Introduction: Short bowel syndrome (SBS) is a disabling condition that occurs following the loss of substantial portions of the intestine, leading to inadequate absorption of nutrients and fluids. Teduglutide is the only drug that has been FDA-approved for long-term treatment of SBS. This medicine exerts its biological effects through binding to the GLP-2 receptor.

Methods: The current study aimed to use computational mutagenesis approaches to design novel potent analogues of teduglutide. To this end, the constructed teduglutide-GLP2R 3D model was subjected to the alanine scanning mutagenesis where ARG²⁰, PHE²², ILE²³, LEU²⁶, ILE²⁷ and LYS³⁰ were identified as the key amino acids involved in ligand-receptor interaction. In order to design potent teduglutide analogues, using MAESTROweb machine learning method, the residues of teduglutide were virtually mutated into all naturally occurring amino acids and the affinity improving mutations were selected for further analysis using PDBePISA methodology which interactively investigates the interactions established at the interfaces of macromolecules.

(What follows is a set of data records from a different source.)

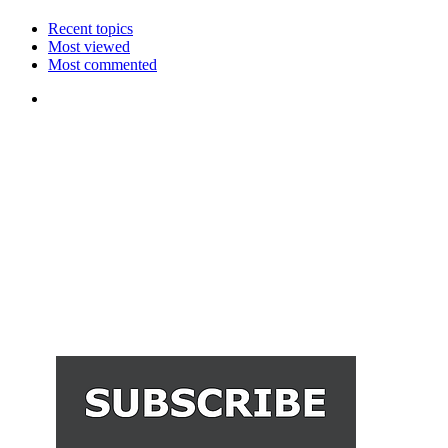
Recent topics
Most viewed
Most commented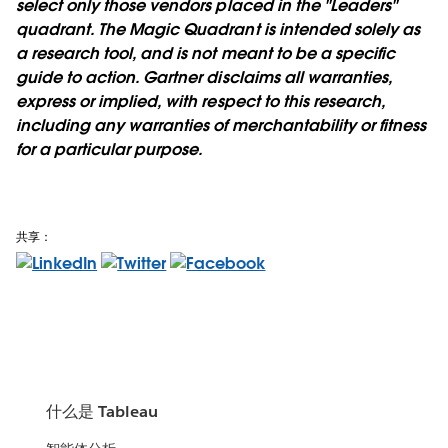
select only those vendors placed in the "Leaders"
quadrant. The Magic Quadrant is intended solely as
a research tool, and is not meant to be a specific
guide to action. Gartner disclaims all warranties,
express or implied, with respect to this research,
including any warranties of merchantability or fitness
for a particular purpose.
共享：
什么是 Tableau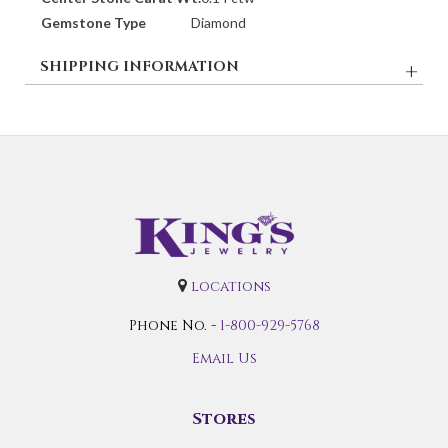
Gemstone Type
Diamond
SHIPPING INFORMATION
locations
Phone No. -
1-800-929-5768
Email Us
Stores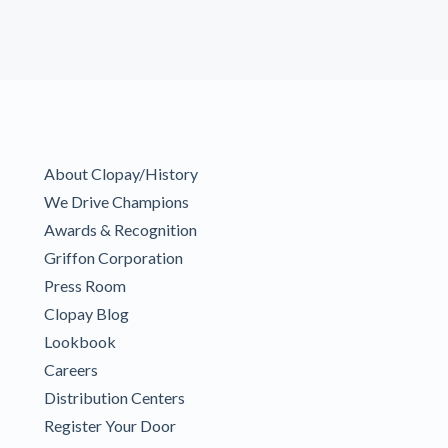
About Clopay/History
We Drive Champions
Awards & Recognition
Griffon Corporation
Press Room
Clopay Blog
Lookbook
Careers
Distribution Centers
Register Your Door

Results: The calculations resulted in D15I, D15L, D15M and N24M mutations, which can improve the binding ability of the ligand to the receptor. The final evaluation of identified mutations was performed by molecular dynamics simulations, indicating that D15I and D15M are the most reliable mutations to increase teduglutide affinity towards its receptor.

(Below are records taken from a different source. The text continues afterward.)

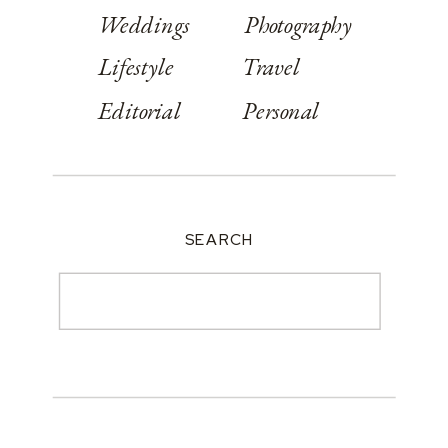
Weddings
Photography
Lifestyle
Travel
Editorial
Personal
SEARCH
Search
for: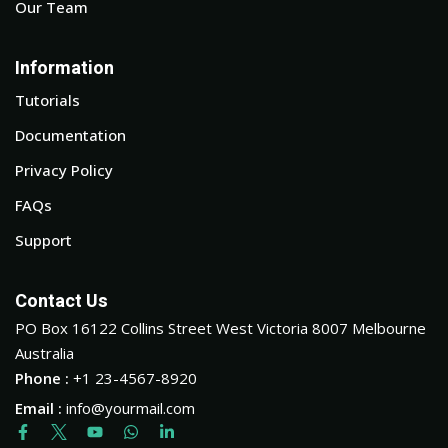
Our Team
Information
Tutorials
Documentation
Privacy Policy
FAQs
Support
Contact Us
PO Box 16122 Collins Street West Victoria 8007 Melbourne
Australia
Phone :
+1 23-4567-8920
Email :
info@yourmail.com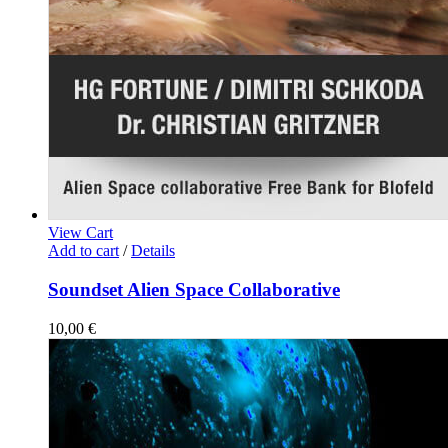
View Cart
Add to cart
/
Details
Soundset Alien Space Collaborative
10,00
€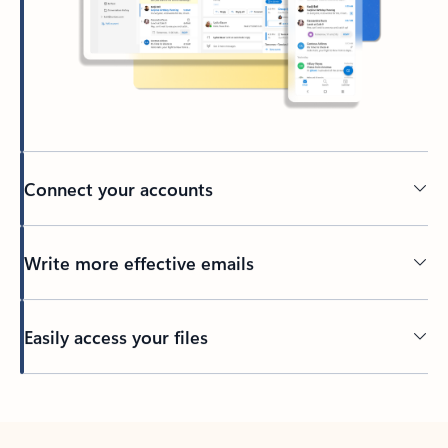
Connect your accounts
Write more effective emails
Easily access your files
Back to tabs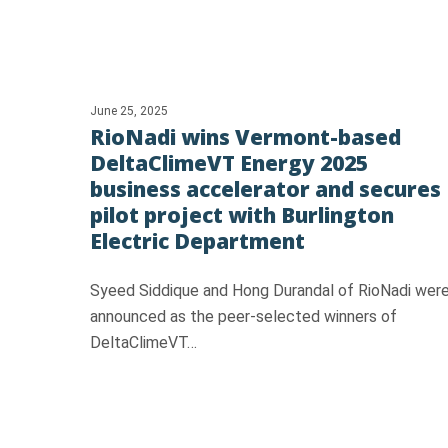
June 25, 2025
RioNadi wins Vermont-based
DeltaClimeVT Energy 2025
business accelerator and secures
pilot project with Burlington
Electric Department
Syeed Siddique and Hong Durandal of RioNadi wer
announced as the peer-selected winners of
DeltaClimeVT…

Conclusion: The findings in the current study may facilitate designing more potent teduglutide analogues leading to the development of novel treatments in short bowel syndrome.

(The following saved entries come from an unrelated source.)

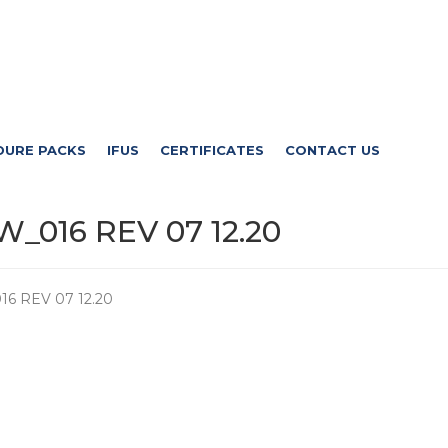
DURE PACKS
IFUS
CERTIFICATES
CONTACT US
_016 REV 07 12.20
6 REV 07 12.20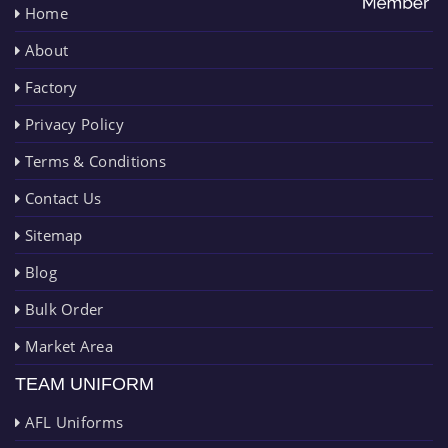
Home
About
Factory
Privacy Policy
Terms & Conditions
Contact Us
Sitemap
Blog
Bulk Order
Market Area
TEAM UNIFORM
AFL Uniforms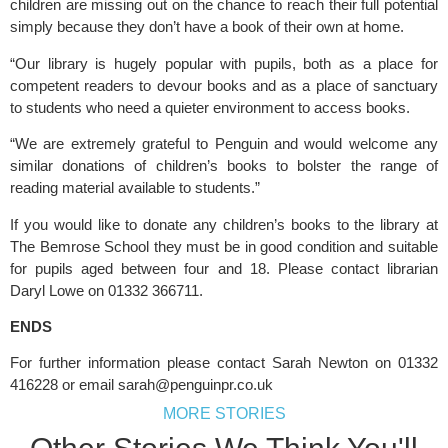
children are missing out on the chance to reach their full potential
simply because they don’t have a book of their own at home.
“Our library is hugely popular with pupils, both as a place for 
competent readers to devour books and as a place of sanctuary 
to students who need a quieter environment to access books.
“We are extremely grateful to Penguin and would welcome any 
similar donations of children’s books to bolster the range of 
reading material available to students.”
If you would like to donate any children’s books to the library at 
The Bemrose School they must be in good condition and suitable 
for pupils aged between four and 18. Please contact librarian 
Daryl Lowe on 01332 366711.
ENDS
For further information please contact Sarah Newton on 01332 
416228 or email 
sarah@penguinpr.co.uk
MORE STORIES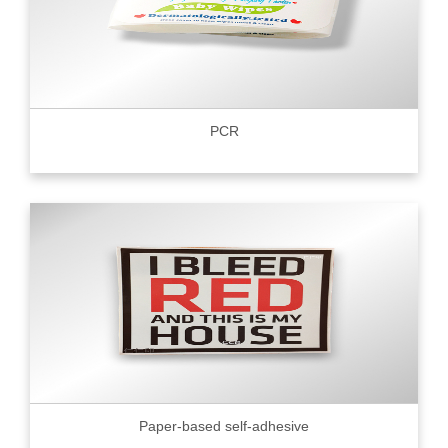
PCR
Paper-based self-adhesive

简介：短肠综合征 (SBS) 是一种致残疾病，在肠道的大部分损失后发生，导致营养和液体吸收不足。替度鲁肽是唯一获得 FDA 批准用于长期治疗 SBS 的药物。该药物通过与 GLP-2 受体结合来发挥其生物学作用。

方法：目前的研究旨在使用计算诱变方法来设计新型强效替度鲁肽类似物。为此，对构建的 teduglutide-GLP2R 3D 模型进行丙氨酸扫描诱变，其中 ARG ²⁰、PHE ²²、ILE ²³、LEU ²⁶、ILE ²⁷和 LYS ³⁰被鉴定为参与配体-受体相互作用的关键氨基酸。为了设计有效的 teduglutide 类似物，使用 MAESTROweb 机器学习方法，将 teduglutide 的残基几乎突变为所有天然存在的氨基酸，并使用 PDBePISA 方法选择亲和力提高突变进行进一步分析，该方法交互式地研究了在界面上建立的相互作用大分子。

结果：计算导致D15I、D15L、D15M和N24M突变，可提高配体与受体的结合能力。通过分子动力学模拟对已鉴定的突变进行最终评估，表明 D15I 和 D15M 是最可靠的突变，可增加 teduglutide 对其受体的亲和力。

结论：当前研究中的发现可能有助于设计更有效的替度鲁肽类似物，从而开发新的短肠综合征治疗方法。